An exception, however, is the case of the fictitious Progressive Bank (`a government-owned legacy bank') given under the caption `to audit or not to audit'. It acquired four different TBA (total branch automation) application software packages. Auditors reviewed the system and said that the software was not fit for use. "The bank should take immediate care to rectify the problems in the software; otherwise they will be exposed to grave risks, which will prove detrimental to the interest of the depositors."

Equally detrimental if one is not aware of the issues raised in the book!

China study

ONE of the largest lawsuits filed under the 1990 Administrative Litigation Law (ALL) of China was when 2,164 poor and powerless peasants took the local authorities to the court, informs Yuen Yuen Tang in a paper published in the March 2005 issue of China: An International Journal from the East Asian Institute of National University of Singapore (www.nus.edu.sg).

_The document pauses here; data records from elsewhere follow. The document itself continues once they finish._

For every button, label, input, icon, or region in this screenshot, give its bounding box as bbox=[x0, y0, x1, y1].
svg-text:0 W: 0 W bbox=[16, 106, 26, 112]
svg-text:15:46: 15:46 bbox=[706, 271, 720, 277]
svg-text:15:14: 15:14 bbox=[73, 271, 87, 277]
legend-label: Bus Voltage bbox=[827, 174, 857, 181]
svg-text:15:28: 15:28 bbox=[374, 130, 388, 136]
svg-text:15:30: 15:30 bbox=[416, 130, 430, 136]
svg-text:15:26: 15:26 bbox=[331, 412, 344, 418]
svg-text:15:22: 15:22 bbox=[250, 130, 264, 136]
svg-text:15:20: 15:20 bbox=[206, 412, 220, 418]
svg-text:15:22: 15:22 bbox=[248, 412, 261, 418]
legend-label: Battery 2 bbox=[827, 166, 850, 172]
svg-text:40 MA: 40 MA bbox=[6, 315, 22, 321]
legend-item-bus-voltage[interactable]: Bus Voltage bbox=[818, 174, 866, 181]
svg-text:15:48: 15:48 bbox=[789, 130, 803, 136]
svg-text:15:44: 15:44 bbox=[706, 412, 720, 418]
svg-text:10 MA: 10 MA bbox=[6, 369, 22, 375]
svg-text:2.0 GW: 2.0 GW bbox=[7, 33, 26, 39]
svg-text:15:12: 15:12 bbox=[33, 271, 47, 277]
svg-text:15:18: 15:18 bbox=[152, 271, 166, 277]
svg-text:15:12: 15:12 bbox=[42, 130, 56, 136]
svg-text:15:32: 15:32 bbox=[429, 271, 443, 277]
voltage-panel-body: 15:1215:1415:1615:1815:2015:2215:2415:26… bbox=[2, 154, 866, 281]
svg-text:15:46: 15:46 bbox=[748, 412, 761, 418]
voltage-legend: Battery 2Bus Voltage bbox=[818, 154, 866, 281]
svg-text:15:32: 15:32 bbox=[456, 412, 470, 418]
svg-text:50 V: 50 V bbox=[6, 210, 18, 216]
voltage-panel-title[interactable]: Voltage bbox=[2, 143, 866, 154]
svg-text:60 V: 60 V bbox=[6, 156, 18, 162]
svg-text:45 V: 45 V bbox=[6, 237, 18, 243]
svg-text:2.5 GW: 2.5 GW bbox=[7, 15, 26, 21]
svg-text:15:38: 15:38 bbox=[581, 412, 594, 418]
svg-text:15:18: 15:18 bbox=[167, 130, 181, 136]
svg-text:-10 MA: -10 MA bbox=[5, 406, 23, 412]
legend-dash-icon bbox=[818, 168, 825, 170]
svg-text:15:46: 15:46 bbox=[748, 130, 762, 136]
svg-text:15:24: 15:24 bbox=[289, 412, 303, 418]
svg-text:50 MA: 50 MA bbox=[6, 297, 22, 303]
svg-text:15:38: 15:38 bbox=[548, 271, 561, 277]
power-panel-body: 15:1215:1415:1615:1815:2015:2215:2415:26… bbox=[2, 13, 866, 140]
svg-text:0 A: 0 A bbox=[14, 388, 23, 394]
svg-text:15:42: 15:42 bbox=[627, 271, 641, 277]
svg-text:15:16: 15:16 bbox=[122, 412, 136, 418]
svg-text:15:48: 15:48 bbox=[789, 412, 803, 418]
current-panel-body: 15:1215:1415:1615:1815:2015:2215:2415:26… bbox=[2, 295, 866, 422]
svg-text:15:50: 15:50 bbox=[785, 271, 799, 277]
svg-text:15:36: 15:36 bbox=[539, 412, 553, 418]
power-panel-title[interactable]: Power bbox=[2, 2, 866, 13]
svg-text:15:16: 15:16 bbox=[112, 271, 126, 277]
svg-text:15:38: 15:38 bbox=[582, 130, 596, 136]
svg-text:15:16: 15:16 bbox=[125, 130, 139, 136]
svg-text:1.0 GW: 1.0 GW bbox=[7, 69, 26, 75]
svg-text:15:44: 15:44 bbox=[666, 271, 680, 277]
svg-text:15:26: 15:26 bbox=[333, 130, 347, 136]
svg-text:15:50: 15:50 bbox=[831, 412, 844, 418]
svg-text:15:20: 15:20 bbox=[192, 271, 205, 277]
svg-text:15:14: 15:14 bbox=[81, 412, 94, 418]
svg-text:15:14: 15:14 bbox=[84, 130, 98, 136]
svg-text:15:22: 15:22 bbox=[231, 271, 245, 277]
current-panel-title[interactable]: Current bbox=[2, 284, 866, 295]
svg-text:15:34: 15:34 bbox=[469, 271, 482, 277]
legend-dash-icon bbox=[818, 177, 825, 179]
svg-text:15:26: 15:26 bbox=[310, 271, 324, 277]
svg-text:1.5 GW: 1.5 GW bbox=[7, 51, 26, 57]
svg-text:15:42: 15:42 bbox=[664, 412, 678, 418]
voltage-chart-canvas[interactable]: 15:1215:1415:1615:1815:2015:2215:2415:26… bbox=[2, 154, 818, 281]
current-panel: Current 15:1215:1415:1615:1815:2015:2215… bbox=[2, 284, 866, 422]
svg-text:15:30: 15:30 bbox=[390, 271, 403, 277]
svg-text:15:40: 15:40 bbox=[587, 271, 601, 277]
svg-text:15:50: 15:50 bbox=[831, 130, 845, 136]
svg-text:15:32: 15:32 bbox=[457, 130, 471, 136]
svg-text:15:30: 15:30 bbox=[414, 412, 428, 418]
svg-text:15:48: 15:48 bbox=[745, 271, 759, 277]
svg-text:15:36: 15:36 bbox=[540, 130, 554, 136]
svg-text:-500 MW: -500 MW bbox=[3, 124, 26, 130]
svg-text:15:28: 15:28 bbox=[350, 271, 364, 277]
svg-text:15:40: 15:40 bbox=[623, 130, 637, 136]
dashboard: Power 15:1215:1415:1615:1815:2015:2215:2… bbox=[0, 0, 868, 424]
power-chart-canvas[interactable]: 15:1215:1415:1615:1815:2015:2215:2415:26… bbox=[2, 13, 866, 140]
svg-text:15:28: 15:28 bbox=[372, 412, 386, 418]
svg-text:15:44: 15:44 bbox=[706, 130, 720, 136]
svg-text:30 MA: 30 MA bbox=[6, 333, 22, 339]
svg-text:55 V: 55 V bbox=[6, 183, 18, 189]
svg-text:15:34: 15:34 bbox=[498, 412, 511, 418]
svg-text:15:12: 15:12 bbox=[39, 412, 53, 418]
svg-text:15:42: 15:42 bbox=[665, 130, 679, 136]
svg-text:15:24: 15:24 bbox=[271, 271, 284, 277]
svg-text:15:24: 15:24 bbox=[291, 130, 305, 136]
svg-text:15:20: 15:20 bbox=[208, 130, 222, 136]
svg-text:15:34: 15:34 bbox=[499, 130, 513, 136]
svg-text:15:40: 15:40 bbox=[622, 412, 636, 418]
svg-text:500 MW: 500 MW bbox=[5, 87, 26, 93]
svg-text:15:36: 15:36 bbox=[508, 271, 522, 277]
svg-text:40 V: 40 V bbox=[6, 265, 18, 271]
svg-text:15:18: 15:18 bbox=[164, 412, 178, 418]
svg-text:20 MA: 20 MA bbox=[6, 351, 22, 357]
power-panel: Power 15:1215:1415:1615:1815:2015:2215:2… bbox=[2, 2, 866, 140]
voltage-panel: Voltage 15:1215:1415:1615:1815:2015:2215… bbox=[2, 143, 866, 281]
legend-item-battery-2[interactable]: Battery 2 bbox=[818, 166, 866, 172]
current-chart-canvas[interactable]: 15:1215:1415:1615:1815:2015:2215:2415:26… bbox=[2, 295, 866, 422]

"While a large group may present certain advantages, group size may not always relate positively to successful collective action, as more important factors like group solidarity and leadership structure could take precedence," opines the author. Another paper in the journal is on foreign trade law and its revision, by Gao Yongfu. One learns that the new law has two new chapters, on `foreign trade investigation' and `foreign trade remedy'. The former draws upon the practices of the US, the EU and other trading powers in laying down investigation measures; and the latter is about anti-dumping, anti-subsidy and so on. "One of the very important and attractive articles included in this chapter in the new Law, is the so-called trade diversion clause," writes Yongfu.

Good read, if you remember that China merits attention without any diversion!